» WORK ITEM: Would you retype the listing below word for word, without any of its pictures?
§
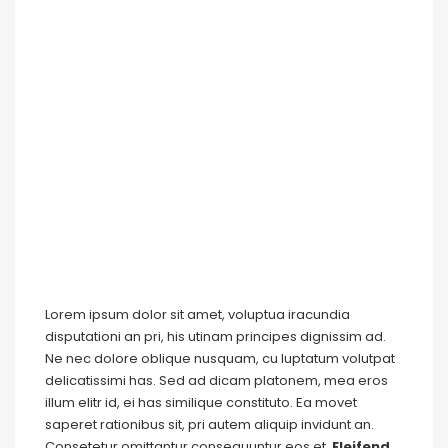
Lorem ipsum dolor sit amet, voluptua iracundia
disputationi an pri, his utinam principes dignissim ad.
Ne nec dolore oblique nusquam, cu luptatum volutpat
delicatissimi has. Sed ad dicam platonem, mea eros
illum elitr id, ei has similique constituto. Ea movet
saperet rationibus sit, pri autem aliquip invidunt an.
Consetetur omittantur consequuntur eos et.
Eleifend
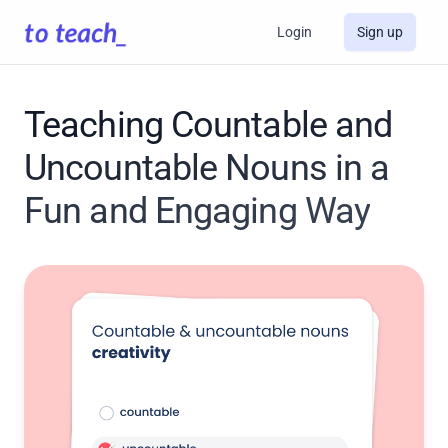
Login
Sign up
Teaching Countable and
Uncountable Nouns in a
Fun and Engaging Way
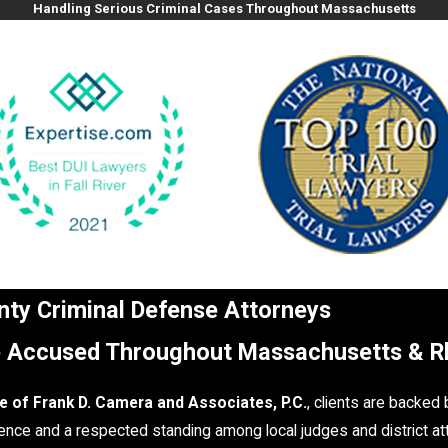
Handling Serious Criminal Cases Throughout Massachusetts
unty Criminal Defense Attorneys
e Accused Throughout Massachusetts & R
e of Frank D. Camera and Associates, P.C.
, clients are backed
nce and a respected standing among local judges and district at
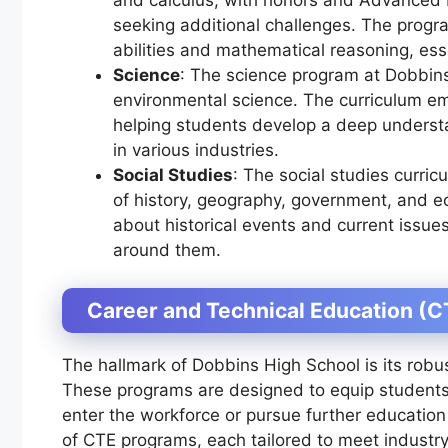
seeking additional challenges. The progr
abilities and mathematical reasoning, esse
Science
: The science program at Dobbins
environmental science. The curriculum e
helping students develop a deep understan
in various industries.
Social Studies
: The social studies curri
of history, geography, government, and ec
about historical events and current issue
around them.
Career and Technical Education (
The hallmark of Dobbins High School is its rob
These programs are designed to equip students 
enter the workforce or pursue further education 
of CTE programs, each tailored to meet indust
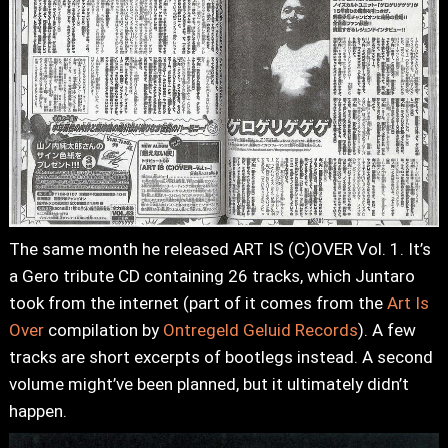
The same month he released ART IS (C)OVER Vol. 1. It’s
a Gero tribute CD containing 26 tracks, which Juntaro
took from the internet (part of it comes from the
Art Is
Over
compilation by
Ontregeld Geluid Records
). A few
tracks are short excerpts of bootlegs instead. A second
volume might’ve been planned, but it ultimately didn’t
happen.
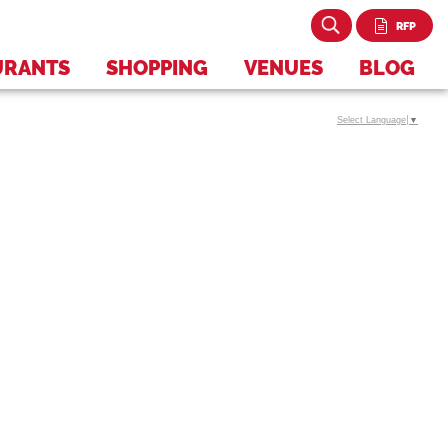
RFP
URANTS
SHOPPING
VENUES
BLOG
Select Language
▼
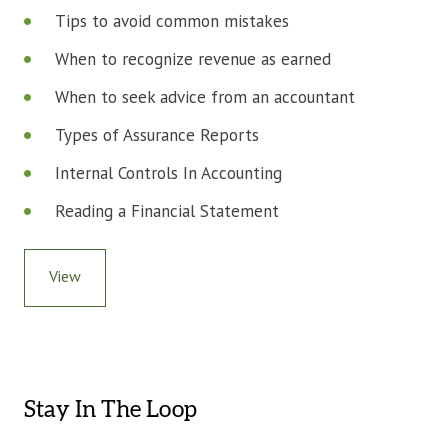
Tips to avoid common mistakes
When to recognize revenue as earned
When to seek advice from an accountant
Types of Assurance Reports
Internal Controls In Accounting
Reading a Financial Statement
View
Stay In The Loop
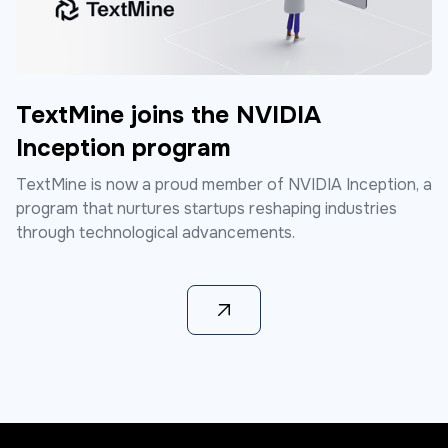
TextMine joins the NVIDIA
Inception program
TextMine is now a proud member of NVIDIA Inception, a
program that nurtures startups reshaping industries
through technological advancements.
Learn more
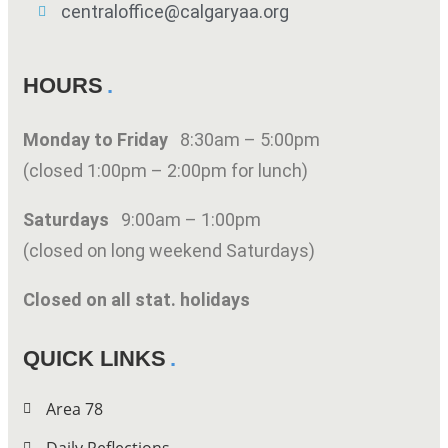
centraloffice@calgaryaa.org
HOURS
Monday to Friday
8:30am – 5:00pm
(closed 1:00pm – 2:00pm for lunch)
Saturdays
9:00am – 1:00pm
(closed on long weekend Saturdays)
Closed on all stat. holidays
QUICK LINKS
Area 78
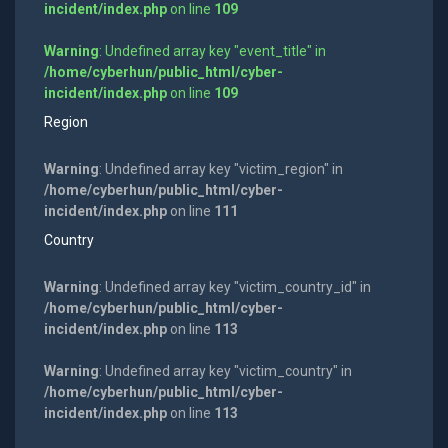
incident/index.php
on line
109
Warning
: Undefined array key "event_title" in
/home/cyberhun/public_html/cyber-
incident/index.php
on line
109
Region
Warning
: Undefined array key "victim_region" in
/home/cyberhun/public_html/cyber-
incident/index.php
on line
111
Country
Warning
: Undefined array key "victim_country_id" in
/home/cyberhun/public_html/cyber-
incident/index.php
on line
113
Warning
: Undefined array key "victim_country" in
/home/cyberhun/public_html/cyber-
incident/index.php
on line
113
§
» RESULT FOR THIS TASK:
Lorem ipsum dolor sit amet, voluptua iracundia
disputationi an pri, his utinam principes dignissim ad.
Ne nec dolore oblique nusquam, cu luptatum volutpat
delicatissimi has. Sed ad dicam platonem, mea eros
illum elitr id, ei has similique constituto. Ea movet
saperet rationibus sit, pri autem aliquip invidunt an.
Consetetur omittantur consequuntur eos et.
Eleifend
Login
Sign up
Teaching Countable and
Uncountable Nouns in a
Fun and Engaging Way
Handling Serious Criminal Cases Throughout Massachusetts
unty Criminal Defense Attorneys
e Accused Throughout Massachusetts & R
e of Frank D. Camera and Associates, P.C.
, clients are backed
nce and a respected standing among local judges and district at
seeking additional challenges. The progr
abilities and mathematical reasoning, esse
Science
: The science program at Dobbins
environmental science. The curriculum e
helping students develop a deep understan
in various industries.
Social Studies
: The social studies curri
of history, geography, government, and ec
about historical events and current issue
around them.
Career and Technical Education (
The hallmark of Dobbins High School is its rob
These programs are designed to equip students 
enter the workforce or pursue further education 
of CTE programs, each tailored to meet indust
The same month he released ART IS (C)OVER Vol. 1. It’s
a Gero tribute CD containing 26 tracks, which Juntaro
took from the internet (part of it comes from the
Art Is
Over
compilation by
Ontregeld Geluid Records
). A few
tracks are short excerpts of bootlegs instead. A second
volume might’ve been planned, but it ultimately didn’t
happen.
RFP
URANTS
SHOPPING
VENUES
BLOG
Select Language
▼
Tips to avoid common mistakes
When to recognize revenue as earned
When to seek advice from an accountant
Types of Assurance Reports
Internal Controls In Accounting
Reading a Financial Statement
View
Stay In The Loop
TextMine joins the NVIDIA
Inception program
TextMine is now a proud member of NVIDIA Inception, a
program that nurtures startups reshaping industries
through technological advancements.
Learn more
centraloffice@calgaryaa.org
HOURS
Monday to Friday
8:30am – 5:00pm
(closed 1:00pm – 2:00pm for lunch)
Saturdays
9:00am – 1:00pm
(closed on long weekend Saturdays)
Closed on all stat. holidays
QUICK LINKS
Area 78
incident/index.php
on line
109
Warning
: Undefined array key "event_title" in
/home/cyberhun/public_html/cyber-
incident/index.php
on line
109
Region
Warning
: Undefined array key "victim_region" in
/home/cyberhun/public_html/cyber-
incident/index.php
on line
111
Country
Warning
: Undefined array key "victim_country_id" in
/home/cyberhun/public_html/cyber-
incident/index.php
on line
113
Warning
: Undefined array key "victim_country" in
/home/cyberhun/public_html/cyber-
incident/index.php
on line
113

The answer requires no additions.